Open source Verilog BCH encoder/decoder

R

Russell Dill

Guest
As part of my research, I needed a BCH encoder/decoder engine. Sadly, such a thing has no existed under a permissive license. Even more depressing is that many students seem to submit Verilog or VHDL engines as a project (or even research), but never release anything that is usable.

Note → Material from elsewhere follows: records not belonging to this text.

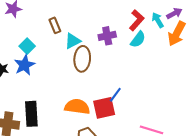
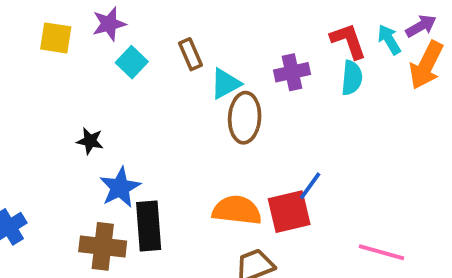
red L-shape: (137, 20) -> (348, 41), turned -60
cyan semicircle: (138, 39) -> (352, 78), turned -30
cyan square: (27, 46) -> (132, 62), moved
blue star: (24, 65) -> (120, 187), moved

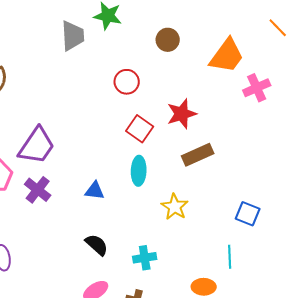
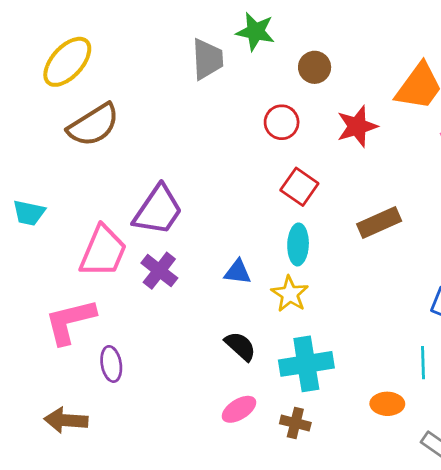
brown circle: (168, 40) -> (315, 67), moved
red star: (182, 114) -> (357, 126), moved
yellow star: (175, 207) -> (290, 294), moved
cyan cross: (145, 258) -> (306, 364), size x1.6

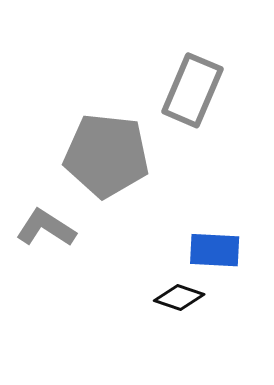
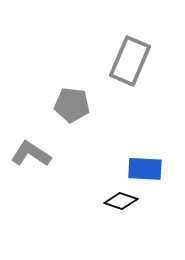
gray pentagon: (107, 155) -> (72, 105), size x0.6

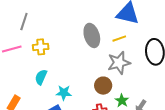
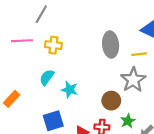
gray star: (119, 63) -> (133, 80), turned -30
cyan star: (64, 93) -> (70, 90), moved

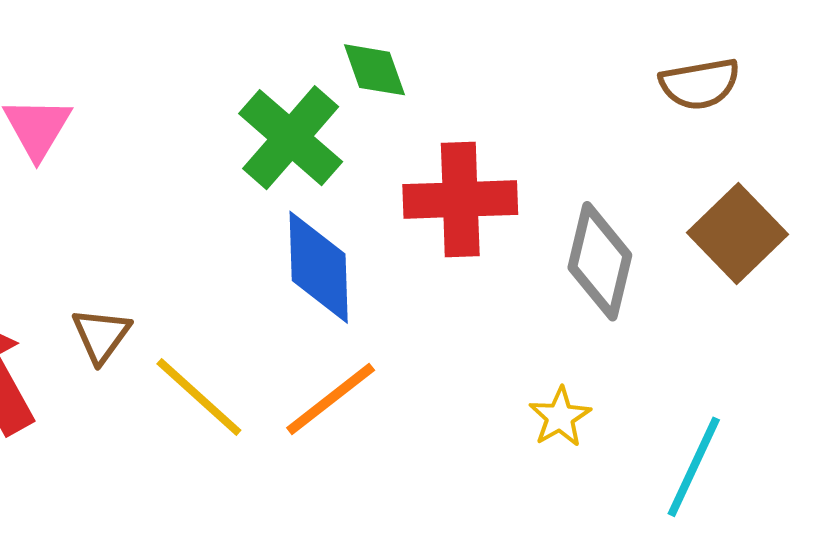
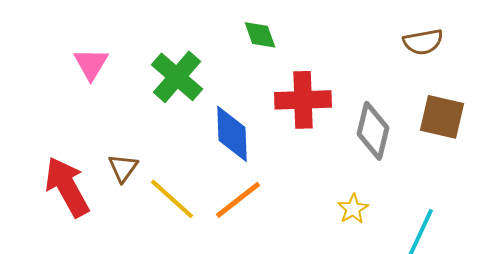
green cross: (291, 138) -> (177, 77), moved
brown square: (738, 233) -> (442, 117), turned -33

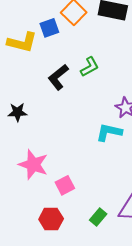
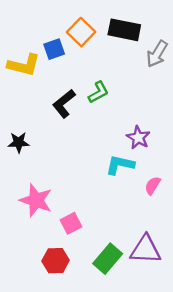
green rectangle: (98, 217) -> (108, 259), size x1.5

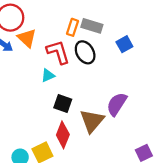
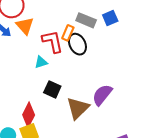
orange rectangle: (73, 27) -> (68, 33), moved
blue square: (124, 44) -> (110, 18), moved
red diamond: (63, 135) -> (29, 115), moved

Anyway, I'm releasing a BSD licensed Verilog BCH encoder/decoder. It offers:

* Parallel input/output
* Modular components that can be shared across multiple decoders
* Automatic selection of BCH parameters based on data size and errors to be corrected
* Specialized error locators for 1 error and 2 error codes
* Parallel or serial error polynomial generator for codes with 2 or more errors

https://github.com/russdill/bch_verilog

I'm releasing this under BSD because I'd like to see the code used as widely as possible, but I'd still like to get feedback and hopefully improvements merged back in.

As an example, a decoder for a 512 byte data block that corrects up to 12 errors with an 8 bit wide input and an 8 bit wide output currently occupies 1635 slices and operates at up to 191 MHz on a Virtex-6 LX240T-3. Such a decoder would take input for 532 clock cycles (512 data bytes, 20 ecc bytes), calculate for about 28 clock cycles, and then produce output for 512 clock cycles.

The code currently compiles on Icarus Verilog (latest git) and Xilinx XST/Isim (tested with 14.5).
 
the link is expired, Can you the share it. Even i doing research on BCH Encoder and Decoder.

Thank You.
 
wrote in message
news:961f3a7b-97e1-42f2-81d3-1b6092248b54@googlegroups.com...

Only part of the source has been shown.